• [GOAL OF THE EXERCISE]: Nothing other than the lines from the one containing "Fast Home Offers" through the last line of the data below should be output, each reproduced exactly.

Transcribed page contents
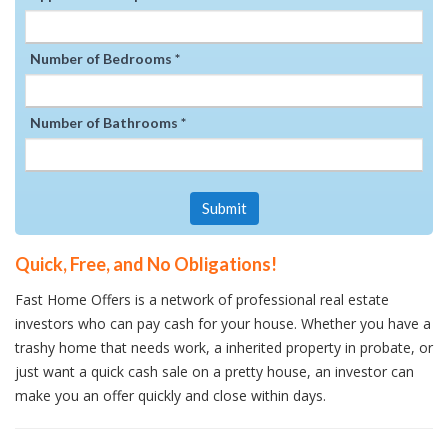
Number of Bedrooms *
Number of Bathrooms *
Submit
Quick, Free, and No Obligations!
Fast Home Offers is a network of professional real estate
investors who can pay cash for your house. Whether you have a
trashy home that needs work, a inherited property in probate, or
just want a quick cash sale on a pretty house, an investor can
make you an offer quickly and close within days.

• [EXERCISE RESPONSE]:
Fast Home Offers is a network of professional real estate
investors who can pay cash for your house. Whether you have a
trashy home that needs work, a inherited property in probate, or
just want a quick cash sale on a pretty house, an investor can
make you an offer quickly and close within days.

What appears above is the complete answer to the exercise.